2. You pass combine (like topstep, but on NYSE) - demo trading, live quotes, real-like execution, you follow the rules, get the target profit, and as a result receive the funded account and trade through DMA on NYSE. In this case, if the trader follows the rules - we guarantee that he will receive the funded account without audition. But that's not for free - because, we provide demo accounts with live NYSE quotes, a lot of support and risk management checks, 1 mentorship session etc..
So, the main difference and problem with forex props are - even if the trader passes the test competition and get the funded account - he is trading not stocks on NYSE but forex or futures on CFD on some fx platform. And the problem here is - fx platforms are just hosted on stand alone servers. So the owner of the platform infrastructure (for example FTMO) can play with quotes and candles on the chart, with execution - the way he wants to. That's called b book, or "kitchen".

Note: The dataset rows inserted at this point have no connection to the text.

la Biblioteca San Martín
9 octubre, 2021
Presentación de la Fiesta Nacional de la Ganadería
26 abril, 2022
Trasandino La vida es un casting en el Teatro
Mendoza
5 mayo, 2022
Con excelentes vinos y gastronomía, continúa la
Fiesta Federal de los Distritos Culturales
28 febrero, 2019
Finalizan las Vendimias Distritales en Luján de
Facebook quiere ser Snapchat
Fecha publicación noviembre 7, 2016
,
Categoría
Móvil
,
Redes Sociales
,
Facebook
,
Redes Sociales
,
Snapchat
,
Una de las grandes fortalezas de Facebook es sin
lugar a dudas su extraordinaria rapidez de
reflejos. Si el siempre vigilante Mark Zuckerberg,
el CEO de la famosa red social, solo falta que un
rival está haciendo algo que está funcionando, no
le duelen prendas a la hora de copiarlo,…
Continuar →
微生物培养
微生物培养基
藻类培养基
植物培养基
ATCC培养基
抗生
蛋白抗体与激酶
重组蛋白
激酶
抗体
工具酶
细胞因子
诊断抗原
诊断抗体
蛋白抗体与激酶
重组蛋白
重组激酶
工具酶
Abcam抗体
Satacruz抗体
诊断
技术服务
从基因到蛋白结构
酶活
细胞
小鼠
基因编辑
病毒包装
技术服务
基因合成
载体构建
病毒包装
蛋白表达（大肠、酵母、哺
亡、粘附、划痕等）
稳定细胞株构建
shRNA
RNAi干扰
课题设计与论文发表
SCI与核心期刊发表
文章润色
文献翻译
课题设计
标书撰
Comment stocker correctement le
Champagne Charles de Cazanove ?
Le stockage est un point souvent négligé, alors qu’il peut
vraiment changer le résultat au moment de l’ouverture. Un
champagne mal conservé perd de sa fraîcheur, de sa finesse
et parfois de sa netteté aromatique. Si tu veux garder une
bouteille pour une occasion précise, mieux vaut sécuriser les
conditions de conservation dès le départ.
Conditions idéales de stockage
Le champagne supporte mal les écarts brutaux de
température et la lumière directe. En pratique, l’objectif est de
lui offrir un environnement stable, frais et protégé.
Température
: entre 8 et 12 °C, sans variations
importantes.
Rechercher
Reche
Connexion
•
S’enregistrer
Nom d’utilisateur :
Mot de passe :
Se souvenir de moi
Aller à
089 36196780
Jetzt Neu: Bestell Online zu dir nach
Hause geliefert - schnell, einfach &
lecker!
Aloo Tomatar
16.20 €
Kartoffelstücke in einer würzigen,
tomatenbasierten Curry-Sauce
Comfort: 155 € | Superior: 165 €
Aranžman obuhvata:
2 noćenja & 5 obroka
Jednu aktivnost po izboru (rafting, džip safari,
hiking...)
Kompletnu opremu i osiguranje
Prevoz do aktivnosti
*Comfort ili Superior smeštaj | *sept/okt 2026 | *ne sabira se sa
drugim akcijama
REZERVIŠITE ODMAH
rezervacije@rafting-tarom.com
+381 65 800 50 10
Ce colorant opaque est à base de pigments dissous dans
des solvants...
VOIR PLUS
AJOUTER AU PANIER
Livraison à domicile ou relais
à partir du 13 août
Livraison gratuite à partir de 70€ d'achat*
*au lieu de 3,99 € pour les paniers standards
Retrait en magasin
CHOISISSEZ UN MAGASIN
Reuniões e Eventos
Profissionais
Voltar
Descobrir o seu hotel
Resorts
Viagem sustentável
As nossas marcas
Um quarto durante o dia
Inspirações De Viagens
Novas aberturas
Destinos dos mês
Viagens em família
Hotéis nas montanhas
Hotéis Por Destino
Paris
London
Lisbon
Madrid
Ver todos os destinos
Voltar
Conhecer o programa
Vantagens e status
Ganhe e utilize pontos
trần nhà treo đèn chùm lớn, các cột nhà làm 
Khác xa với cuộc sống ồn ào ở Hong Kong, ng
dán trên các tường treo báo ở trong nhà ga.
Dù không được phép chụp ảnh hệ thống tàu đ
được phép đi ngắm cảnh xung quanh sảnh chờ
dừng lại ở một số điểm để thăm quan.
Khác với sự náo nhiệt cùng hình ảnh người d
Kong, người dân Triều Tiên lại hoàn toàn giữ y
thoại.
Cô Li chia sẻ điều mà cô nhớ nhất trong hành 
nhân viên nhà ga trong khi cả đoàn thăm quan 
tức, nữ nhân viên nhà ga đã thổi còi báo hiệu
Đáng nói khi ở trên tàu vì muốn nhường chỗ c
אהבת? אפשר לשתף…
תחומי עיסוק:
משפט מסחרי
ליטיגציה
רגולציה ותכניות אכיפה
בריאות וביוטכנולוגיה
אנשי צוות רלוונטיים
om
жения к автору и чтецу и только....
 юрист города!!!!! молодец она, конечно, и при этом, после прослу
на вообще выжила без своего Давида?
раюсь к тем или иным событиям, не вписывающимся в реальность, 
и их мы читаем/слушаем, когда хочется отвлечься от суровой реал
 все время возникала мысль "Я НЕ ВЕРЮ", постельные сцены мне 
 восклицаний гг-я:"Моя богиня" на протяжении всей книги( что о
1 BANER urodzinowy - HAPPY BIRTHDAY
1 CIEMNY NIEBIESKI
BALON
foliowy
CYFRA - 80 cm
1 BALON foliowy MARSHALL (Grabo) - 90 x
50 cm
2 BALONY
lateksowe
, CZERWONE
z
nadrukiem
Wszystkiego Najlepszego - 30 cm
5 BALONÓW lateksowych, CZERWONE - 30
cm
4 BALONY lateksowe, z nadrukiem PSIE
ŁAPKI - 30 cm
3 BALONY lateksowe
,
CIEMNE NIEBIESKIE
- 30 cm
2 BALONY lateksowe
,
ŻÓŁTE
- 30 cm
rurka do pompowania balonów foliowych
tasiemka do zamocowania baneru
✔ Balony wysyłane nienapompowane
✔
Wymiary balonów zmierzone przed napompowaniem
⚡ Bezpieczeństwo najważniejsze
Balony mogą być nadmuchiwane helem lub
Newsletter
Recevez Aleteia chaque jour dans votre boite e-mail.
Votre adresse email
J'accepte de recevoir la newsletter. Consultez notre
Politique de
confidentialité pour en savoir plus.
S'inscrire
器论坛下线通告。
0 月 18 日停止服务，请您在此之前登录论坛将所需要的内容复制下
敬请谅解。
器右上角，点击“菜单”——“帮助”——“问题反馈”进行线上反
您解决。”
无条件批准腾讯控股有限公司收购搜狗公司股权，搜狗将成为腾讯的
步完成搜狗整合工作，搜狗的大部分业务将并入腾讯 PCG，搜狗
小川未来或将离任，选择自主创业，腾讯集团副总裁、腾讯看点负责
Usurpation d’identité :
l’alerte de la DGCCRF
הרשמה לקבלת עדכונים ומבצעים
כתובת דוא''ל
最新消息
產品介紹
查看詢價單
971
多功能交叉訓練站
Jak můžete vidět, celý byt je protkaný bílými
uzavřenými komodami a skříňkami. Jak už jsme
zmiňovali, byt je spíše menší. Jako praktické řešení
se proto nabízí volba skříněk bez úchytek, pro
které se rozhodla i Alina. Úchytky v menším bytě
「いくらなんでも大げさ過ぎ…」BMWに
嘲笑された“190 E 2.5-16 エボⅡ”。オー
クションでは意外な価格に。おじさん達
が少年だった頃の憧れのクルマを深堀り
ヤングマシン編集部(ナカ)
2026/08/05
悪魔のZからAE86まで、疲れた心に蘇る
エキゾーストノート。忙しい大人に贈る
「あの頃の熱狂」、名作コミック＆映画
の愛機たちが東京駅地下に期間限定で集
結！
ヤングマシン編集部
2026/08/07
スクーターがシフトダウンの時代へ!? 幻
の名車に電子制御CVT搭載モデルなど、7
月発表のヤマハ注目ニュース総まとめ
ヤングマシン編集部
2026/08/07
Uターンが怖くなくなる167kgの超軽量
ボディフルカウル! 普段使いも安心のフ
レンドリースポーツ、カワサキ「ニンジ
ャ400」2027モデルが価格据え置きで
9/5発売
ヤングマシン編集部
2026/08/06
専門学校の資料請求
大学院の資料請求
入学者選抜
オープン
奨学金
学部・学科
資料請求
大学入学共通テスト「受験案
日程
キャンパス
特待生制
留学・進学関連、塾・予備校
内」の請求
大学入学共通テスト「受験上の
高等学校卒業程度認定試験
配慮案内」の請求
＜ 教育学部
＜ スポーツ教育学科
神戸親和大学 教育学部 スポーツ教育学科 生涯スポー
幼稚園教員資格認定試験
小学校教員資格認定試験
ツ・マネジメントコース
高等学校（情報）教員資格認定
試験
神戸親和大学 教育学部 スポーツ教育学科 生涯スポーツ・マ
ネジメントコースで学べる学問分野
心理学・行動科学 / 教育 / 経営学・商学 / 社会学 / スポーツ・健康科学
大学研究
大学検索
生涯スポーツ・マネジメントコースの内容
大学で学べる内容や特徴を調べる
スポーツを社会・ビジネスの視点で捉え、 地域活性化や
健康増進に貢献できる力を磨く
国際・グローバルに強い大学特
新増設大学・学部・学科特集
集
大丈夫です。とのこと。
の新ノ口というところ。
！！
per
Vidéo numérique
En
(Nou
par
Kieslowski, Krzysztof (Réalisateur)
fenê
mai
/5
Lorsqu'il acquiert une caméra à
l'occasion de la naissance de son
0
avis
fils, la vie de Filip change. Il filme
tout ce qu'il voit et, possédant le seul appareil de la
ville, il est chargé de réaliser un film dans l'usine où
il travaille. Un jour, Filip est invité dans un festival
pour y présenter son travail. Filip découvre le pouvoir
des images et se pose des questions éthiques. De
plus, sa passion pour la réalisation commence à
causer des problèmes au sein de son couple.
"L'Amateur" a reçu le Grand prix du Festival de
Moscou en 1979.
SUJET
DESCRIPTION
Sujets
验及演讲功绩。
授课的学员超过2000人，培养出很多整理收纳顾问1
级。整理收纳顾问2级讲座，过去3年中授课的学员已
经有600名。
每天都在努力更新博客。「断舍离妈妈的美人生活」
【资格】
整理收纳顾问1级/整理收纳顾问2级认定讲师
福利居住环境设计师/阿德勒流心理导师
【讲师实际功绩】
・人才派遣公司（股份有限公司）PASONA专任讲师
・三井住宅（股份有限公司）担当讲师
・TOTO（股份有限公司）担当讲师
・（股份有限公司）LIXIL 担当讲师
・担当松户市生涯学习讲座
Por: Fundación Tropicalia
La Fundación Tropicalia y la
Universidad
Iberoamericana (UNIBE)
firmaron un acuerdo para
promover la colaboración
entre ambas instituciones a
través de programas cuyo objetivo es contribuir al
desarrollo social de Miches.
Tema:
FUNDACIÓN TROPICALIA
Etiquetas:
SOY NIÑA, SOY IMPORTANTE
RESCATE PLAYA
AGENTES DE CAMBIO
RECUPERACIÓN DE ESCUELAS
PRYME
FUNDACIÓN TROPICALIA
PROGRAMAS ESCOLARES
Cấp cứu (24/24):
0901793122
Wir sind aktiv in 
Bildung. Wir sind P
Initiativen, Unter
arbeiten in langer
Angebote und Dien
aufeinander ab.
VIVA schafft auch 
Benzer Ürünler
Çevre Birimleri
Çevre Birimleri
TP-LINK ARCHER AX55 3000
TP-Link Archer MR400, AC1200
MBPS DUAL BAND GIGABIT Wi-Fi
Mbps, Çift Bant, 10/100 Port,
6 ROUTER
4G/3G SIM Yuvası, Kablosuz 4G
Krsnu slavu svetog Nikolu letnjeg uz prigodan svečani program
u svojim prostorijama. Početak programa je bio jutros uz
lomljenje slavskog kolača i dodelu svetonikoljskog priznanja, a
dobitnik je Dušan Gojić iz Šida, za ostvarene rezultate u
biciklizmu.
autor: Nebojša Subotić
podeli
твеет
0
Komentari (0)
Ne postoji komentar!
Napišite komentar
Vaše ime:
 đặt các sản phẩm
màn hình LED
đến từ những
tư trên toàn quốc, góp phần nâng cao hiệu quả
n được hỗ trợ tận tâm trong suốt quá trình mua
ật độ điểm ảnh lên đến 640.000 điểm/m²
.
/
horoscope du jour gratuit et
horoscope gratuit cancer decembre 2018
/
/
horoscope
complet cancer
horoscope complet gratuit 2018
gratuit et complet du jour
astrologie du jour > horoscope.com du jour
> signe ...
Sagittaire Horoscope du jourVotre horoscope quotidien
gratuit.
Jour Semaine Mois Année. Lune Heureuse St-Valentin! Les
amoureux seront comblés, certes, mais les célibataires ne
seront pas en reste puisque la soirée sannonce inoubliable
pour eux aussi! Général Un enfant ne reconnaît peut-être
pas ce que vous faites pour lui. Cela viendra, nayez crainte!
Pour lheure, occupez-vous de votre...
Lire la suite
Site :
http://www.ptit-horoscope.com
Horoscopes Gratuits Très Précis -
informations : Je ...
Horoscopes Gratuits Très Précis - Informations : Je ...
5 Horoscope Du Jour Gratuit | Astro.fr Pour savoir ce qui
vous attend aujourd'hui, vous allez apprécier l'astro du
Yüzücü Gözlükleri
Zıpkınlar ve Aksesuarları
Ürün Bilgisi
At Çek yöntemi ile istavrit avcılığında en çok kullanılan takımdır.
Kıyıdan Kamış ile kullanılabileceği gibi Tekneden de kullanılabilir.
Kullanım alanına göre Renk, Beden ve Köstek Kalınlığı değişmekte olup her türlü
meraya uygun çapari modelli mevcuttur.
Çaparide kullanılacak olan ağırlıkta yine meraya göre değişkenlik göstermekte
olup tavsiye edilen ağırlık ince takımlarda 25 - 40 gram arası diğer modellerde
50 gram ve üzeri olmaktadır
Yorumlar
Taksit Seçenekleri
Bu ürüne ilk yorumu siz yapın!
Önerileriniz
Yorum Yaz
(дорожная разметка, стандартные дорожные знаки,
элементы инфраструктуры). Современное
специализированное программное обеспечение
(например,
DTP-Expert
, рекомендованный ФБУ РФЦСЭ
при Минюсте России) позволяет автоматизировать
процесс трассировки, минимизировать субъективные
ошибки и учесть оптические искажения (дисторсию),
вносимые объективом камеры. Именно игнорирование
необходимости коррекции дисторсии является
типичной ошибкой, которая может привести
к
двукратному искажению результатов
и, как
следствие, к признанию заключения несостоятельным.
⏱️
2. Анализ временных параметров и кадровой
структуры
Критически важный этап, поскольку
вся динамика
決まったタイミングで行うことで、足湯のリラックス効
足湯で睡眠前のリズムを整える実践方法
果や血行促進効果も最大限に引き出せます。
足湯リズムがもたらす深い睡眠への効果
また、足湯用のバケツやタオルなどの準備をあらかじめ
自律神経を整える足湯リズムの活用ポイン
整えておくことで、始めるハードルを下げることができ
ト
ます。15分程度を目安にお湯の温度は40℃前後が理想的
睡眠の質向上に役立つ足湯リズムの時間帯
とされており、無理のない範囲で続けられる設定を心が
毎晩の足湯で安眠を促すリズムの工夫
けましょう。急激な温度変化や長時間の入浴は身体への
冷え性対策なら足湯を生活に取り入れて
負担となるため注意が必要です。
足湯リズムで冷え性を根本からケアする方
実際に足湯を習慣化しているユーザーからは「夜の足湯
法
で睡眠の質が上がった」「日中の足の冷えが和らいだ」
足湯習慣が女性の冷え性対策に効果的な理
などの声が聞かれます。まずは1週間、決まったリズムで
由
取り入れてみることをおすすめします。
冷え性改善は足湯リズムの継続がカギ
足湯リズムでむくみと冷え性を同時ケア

So even if after passing the test trader get's the funded account in forex prop and even if the trader loses money - prop loses nothing.
The only risk for such prop is - if trader earns. In this case, prop should withdraw. But as soon as fx props can manipulate the price and the execution of the asset on their "software" - profits withdrawals would rarely be a case.
So you should try to stick to props who work on the market with DMA access (for example us stock market - NYSE). In this case you will be able to check if your limit orders and market orders go to lvl2 and times and sales on another platforms (to the market).
It's both amazing and sad people will spend $1,000's on scammy subscriptions based on flashy marketing... Or that the narrator was trading with $100 in capital (after spending ~$400 on education LOL).
Would be so much better off creating a free brokerage account and doing it like the rest of us (i.e., being largely self taught through various online resources).
I can see your point about FX OTC B book etc , but there are also other tets fee props who claim they give access to CME futures meaning real major exchange not OTC.. even then it is not clear if the trade really goes to the CME! any way
Having been a profitable trader now almost 9 years in, the social media side is just a flash in the pan, compared to the real traders. Selling to the next fool down the road can only get someone so far.
The exposure to the scammers like SMC/ smart money, ICT and the myriad of youtubers etc mainly on reddit is a good way to help educate people on how to really trade, and using the free resources like babypips.